Now, I know that there are people resisting the intolerance, but the fact is that West Michigan is still greatly impacted by a Christian Spiritual Violence that is so normalized, we often don’t even recognize it. Sure, the Christians who were protesting the drag show at Wealthy Theater are often seen as extremists, but therein lies the problem. There are likely thousands of people in West Michigan who agreed with those who protested the drag show at Wealthy Theater, even if they stayed at home or only commented on social media. Those protesting the drag show were not some rogue group, rather a microcosm of the ethos that many in West Michigan embrace.

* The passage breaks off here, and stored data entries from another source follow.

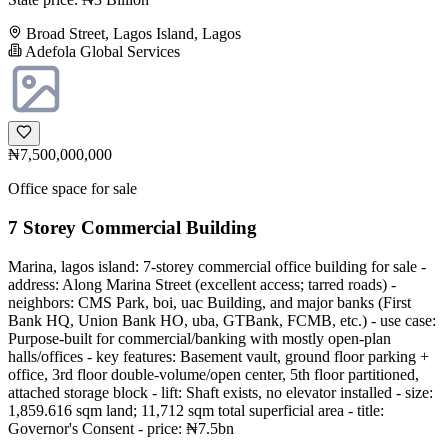
Broad Street, Lagos Island, Lagos
Adefola Global Services
₦7,500,000,000
Office space for sale
7 Storey Commercial Building
Marina, lagos island: 7-storey commercial office building for sale -
address: Along Marina Street (excellent access; tarred roads) -
neighbors: CMS Park, boi, uac Building, and major banks (First
Bank HQ, Union Bank HO, uba, GTBank, FCMB, etc.) - use case:
Purpose-built for commercial/banking with mostly open-plan
halls/offices - key features: Basement vault, ground floor parking +
office, 3rd floor double-volume/open center, 5th floor partitioned,
attached storage block - lift: Shaft exists, no elevator installed - size:
1,859.616 sqm land; 11,712 sqm total superficial area - title:
Governor's Consent - price: ₦7.5bn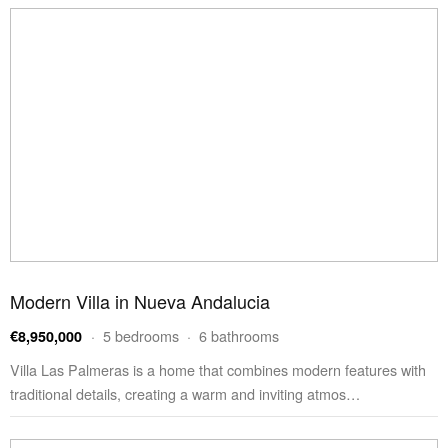
Modern Villa in Nueva Andalucia
· 5 bedrooms · 6 bathrooms
€8,950,000
Villa Las Palmeras is a home that combines modern features with
traditional details, creating a warm and inviting atmos…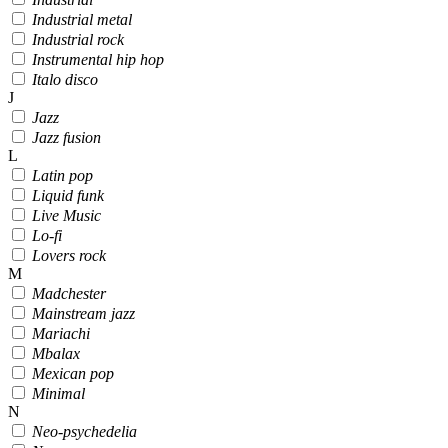
Industrial metal
Industrial rock
Instrumental hip hop
Italo disco
J
Jazz
Jazz fusion
L
Latin pop
Liquid funk
Live Music
Lo-fi
Lovers rock
M
Madchester
Mainstream jazz
Mariachi
Mbalax
Mexican pop
Minimal
N
Neo-psychedelia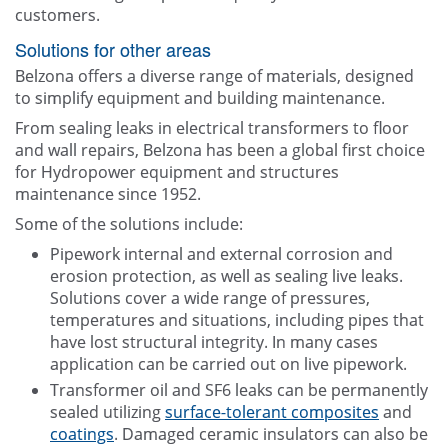
customers.
Solutions for other areas
Belzona offers a diverse range of materials, designed
to simplify equipment and building maintenance.
From sealing leaks in electrical transformers to floor
and wall repairs, Belzona has been a global first choice
for Hydropower equipment and structures
maintenance since 1952.
Some of the solutions include:
Pipework internal and external corrosion and
erosion protection, as well as sealing live leaks.
Solutions cover a wide range of pressures,
temperatures and situations, including pipes that
have lost structural integrity. In many cases
application can be carried out on live pipework.
Transformer oil and SF6 leaks can be permanently
sealed utilizing
surface-tolerant composites
and
coatings
. Damaged ceramic insulators can also be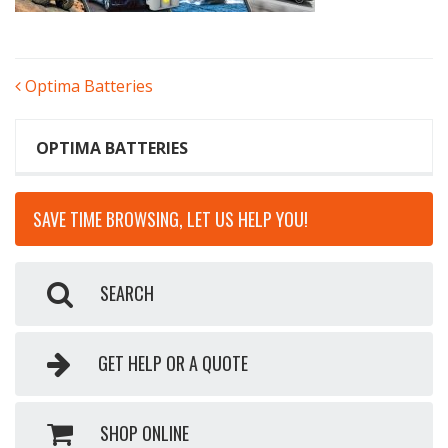
POST
Optima Batteries
NAVIGATION
OPTIMA BATTERIES
SAVE TIME BROWSING, LET US HELP YOU!
SEARCH
GET HELP OR A QUOTE
SHOP ONLINE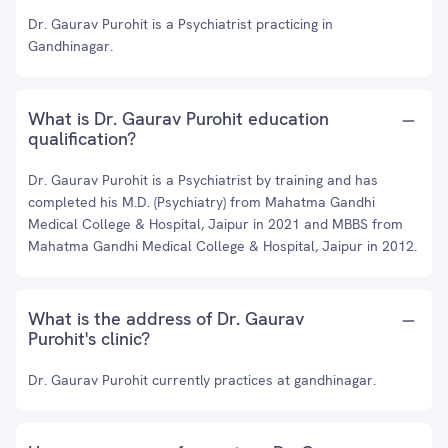
Dr. Gaurav Purohit is a Psychiatrist practicing in
Gandhinagar.
What is Dr. Gaurav Purohit education
qualification?
Dr. Gaurav Purohit is a Psychiatrist by training and has
completed his M.D. (Psychiatry) from Mahatma Gandhi
Medical College & Hospital, Jaipur in 2021 and MBBS from
Mahatma Gandhi Medical College & Hospital, Jaipur in 2012.
What is the address of Dr. Gaurav
Purohit's clinic?
Dr. Gaurav Purohit currently practices at gandhinagar.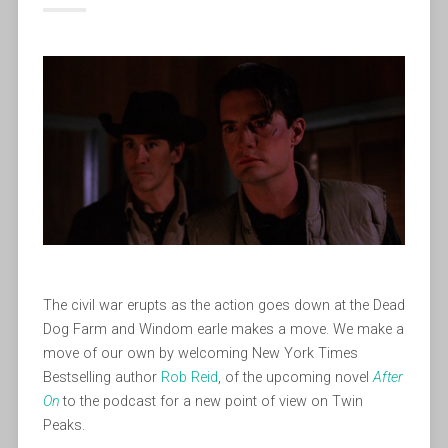
The civil war erupts as the action goes down at the Dead
Dog Farm and Windom earle makes a move. We make a
move of our own by welcoming New York Times
Bestselling author
Rob Reid
, of the upcoming novel
After
On
to the podcast for a new point of view on Twin
Peaks.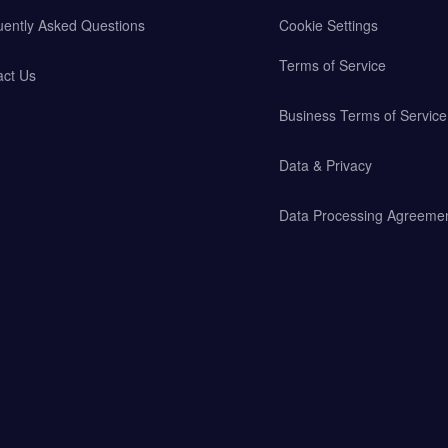
uently Asked Questions
Cookie Settings
Terms of Service
act Us
Business Terms of Service
Data & Privacy
Data Processing Agreeme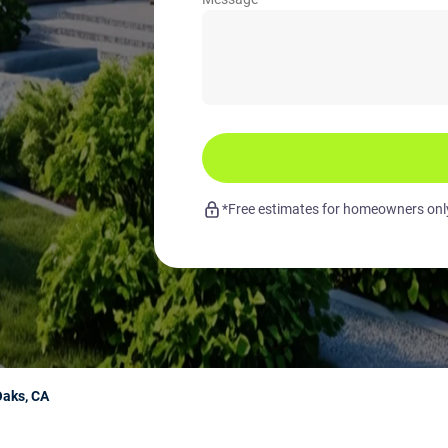
*Free estimates for homeowners only.
Oaks, CA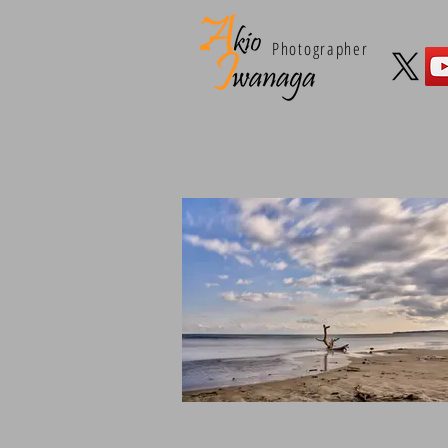
Photographer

Let’s stop and think about how normalized Christian Spiritual Violence is in the Greater Grand Rapids area. Here is a short list of the ways in which it is practiced:

  • Most of the Christian Churches in West Michigan are not welcoming to the LGBTQ community.
  • Most Christian Churches in West Michigan do not actively oppose White Supremacy.
  • Most Christian Churches in this area have not resisted US Wars, nor are they opposed to US militarism.
  • Most Christian Churches do not oppose the Prison Industrial Complex, which disproportionately impact black and brown communities.
  • Most Christian Churches embrace some form of charity, but do not condemn the economic system of capitalism.
  • Most Christian Churches in West Michigan do not practice the biblical imperative of welcoming immigrants to this community, especially those who are undocumented.
  • Most Christian Churches are silent on domestic violence, sexual assault and rape.
  • Most Christian Churches in West Michigan are complicit in ongoing environmental destruction and climate change.
  • Most Christian Churches in West Michigan are not involved in promoting housing justice, offering hospitality to those who face eviction, those who cannot afford the cost of rent and those who are homeless.

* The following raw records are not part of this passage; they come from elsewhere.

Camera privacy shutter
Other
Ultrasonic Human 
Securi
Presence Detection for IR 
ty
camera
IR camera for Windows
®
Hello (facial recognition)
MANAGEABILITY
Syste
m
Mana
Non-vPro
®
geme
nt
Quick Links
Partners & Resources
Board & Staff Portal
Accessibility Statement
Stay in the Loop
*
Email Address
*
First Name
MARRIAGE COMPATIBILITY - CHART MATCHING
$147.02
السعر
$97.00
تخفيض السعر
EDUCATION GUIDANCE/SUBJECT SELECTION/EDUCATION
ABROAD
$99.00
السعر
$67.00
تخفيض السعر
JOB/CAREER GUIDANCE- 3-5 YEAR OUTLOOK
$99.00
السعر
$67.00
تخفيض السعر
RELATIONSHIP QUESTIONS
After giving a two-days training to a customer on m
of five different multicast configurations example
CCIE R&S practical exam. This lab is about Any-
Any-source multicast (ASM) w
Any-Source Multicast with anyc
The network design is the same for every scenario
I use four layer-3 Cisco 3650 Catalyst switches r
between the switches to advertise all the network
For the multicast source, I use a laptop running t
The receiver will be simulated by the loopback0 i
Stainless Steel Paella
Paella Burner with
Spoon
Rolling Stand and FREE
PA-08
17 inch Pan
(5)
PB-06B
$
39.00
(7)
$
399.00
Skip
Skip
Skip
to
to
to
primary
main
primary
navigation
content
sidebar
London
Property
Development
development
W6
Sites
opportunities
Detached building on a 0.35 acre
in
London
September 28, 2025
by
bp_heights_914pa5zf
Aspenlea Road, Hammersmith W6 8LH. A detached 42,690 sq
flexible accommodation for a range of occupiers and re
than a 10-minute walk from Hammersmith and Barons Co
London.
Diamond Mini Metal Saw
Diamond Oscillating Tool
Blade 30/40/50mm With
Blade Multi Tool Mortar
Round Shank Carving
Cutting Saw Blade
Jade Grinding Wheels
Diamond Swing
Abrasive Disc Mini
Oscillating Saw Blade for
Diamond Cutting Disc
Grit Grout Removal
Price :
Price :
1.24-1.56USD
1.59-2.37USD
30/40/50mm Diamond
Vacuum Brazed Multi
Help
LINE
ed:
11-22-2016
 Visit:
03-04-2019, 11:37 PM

Another problem with thinking that the people who protested the drag show at Wealthy Theater are just marginalized extremists, is that it takes away our ability to see how institutionalized Christian Spiritual Violence is in this community. Think about the influence of the most powerful families in West Michigan, what I have identified as the Grand Rapids Power Structure – DeVos, Van Andel, Kennedy, Secchia, Jandernoa, etc. These families overtly identify with a Christian denomination, some CRC and some Catholic. They all have contributed millions to the Republican Party, which means they support policies that do tremendous harm to communities of color, working class families and the LGBT community. At the same time, they all have foundations that providing funding to non-profit organizations that promote charity or serve individual family needs. What we rarely see is any criticism of the fact that these wealthy families are creating the very inequities that exist, all in the name of God, then turn around and fund programs which are designed to take attention away from these inequities, so we don’t see these wealthy families as major contributors to harm (spiritual violence).

Then there are entities like the Grand Rapids-based Acton Institute, which has global reach within the Catholic community, which provides theological justification for the same kinds of policies that the Grand Rapids Power Structure promotes. In a sense, the Acton Institute acts as an apologist for those within the local power structure to continue to do harm and perpetuate spiritual violence.

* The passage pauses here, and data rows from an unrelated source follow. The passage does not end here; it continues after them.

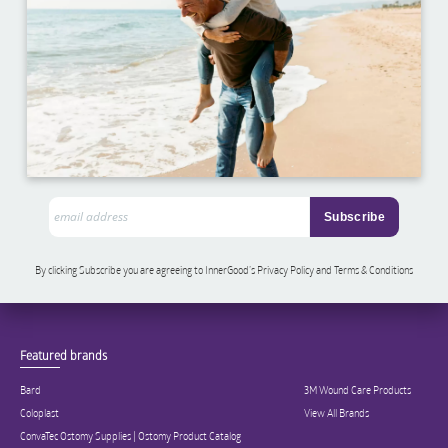
By clicking Subscribe you are agreeing to InnerGood’s Privacy Policy and Terms & Conditions
Featured brands
Bard
3M Wound Care Products
Coloplast
View All Brands
ConvaTec Ostomy Supplies | Ostomy Product Catalog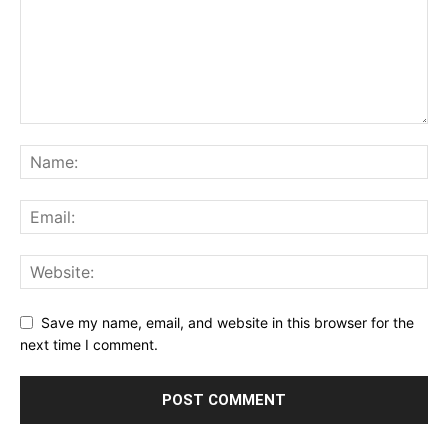
Save my name, email, and website in this browser for the
next time I comment.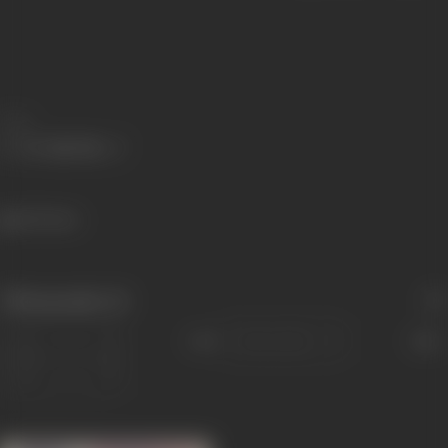
Share
433 views
Filmography
(1)
Sort
Role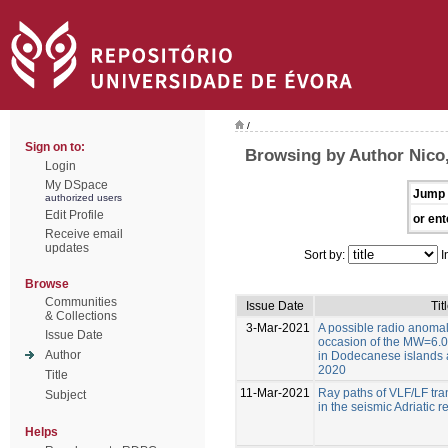
/
Sign on to:
Browsing by Author Nico,
Login
My DSpace
Jump 
authorized users
Edit Profile
or ent
Receive email
updates
Sort by:
I
Browse
Communities
Issue Date
Tit
& Collections
3-Mar-2021
A possible radio anoma
Issue Date
occasion of the MW=6.0
Author
in Dodecanese islands a
2020
Title
11-Mar-2021
Ray paths of VLF/LF tran
Subject
in the seismic Adriatic r
Helps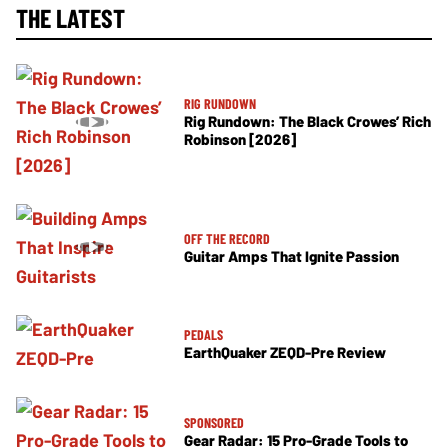
THE LATEST
RIG RUNDOWN
Rig Rundown: The Black Crowes’ Rich
Robinson [2026]
OFF THE RECORD
Guitar Amps That Ignite Passion
PEDALS
EarthQuaker ZEQD-Pre Review
SPONSORED
Gear Radar: 15 Pro-Grade Tools to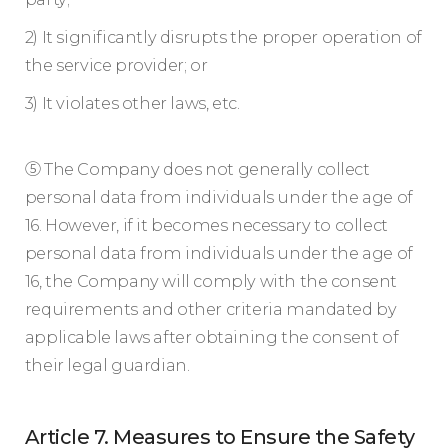
2) It significantly disrupts the proper operation of
the service provider; or
3) It violates other laws, etc.
⑤ The Company does not generally collect
personal data from individuals under the age of
16. However, if it becomes necessary to collect
personal data from individuals under the age of
16, the Company will comply with the consent
requirements and other criteria mandated by
applicable laws after obtaining the consent of
their legal guardian.
Article 7. Measures to Ensure the Safety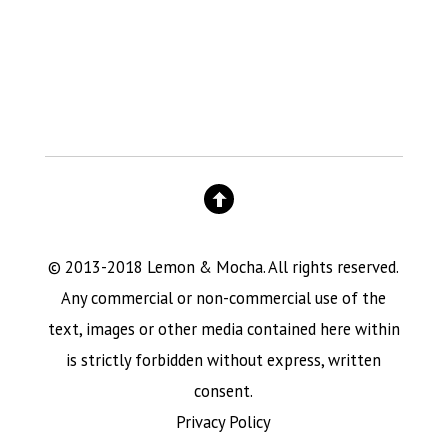
© 2013-2018 Lemon & Mocha. All rights reserved.
Any commercial or non-commercial use of the
text, images or other media contained here within
is strictly forbidden without express, written
consent.
Privacy Policy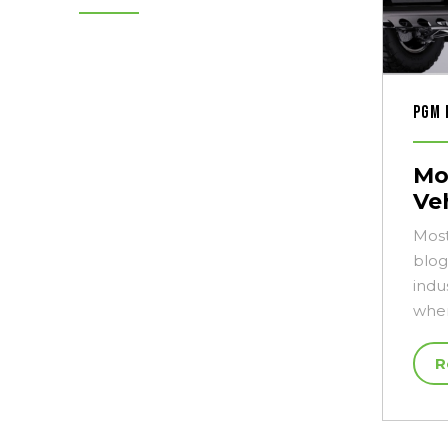
PGM 
Mo
Ve
Most
blog
indu
when
R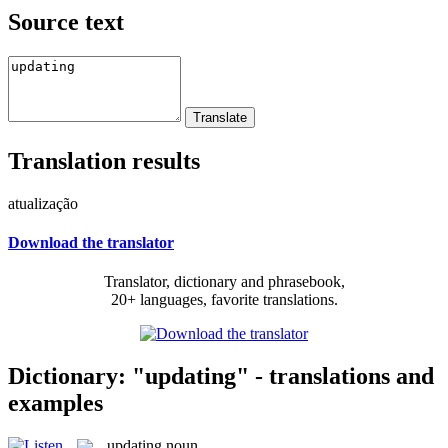
Source text
Translation results
atualização
Download the translator
Translator, dictionary and phrasebook,
20+ languages, favorite translations.
Dictionary: "updating" - translations and
examples
updating
noun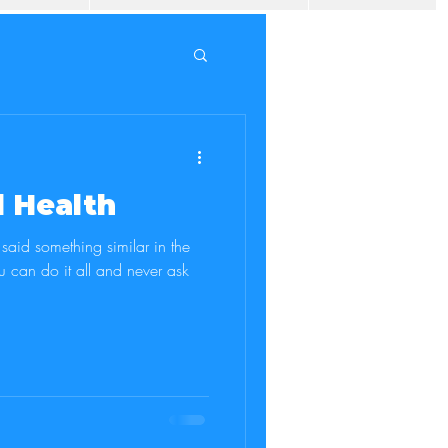
 Health
aid something similar in the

What we have are the most powerful families who use Christianity to justify their spiritual violence, which then involves numerous non-profit Christian agencies to acts as a cover for the various types of spiritual violence, justified by groups like Acton Institute, with lots of complicity by the Christian Churches in the area that either take an active role in promoting this process or are silent in the face of all of this.

For anyone who is involved in doing organizing work to challenge systems of power and oppression in West Michigan, it is impossible to effective do this work without acknowledging the role that Christian Churches play in perpetuating the various forms of injustice that plague this area. This is not to say that there are no Christian Churches who do the important work of fighting systems of power and oppression, but they are the exception and not the norm.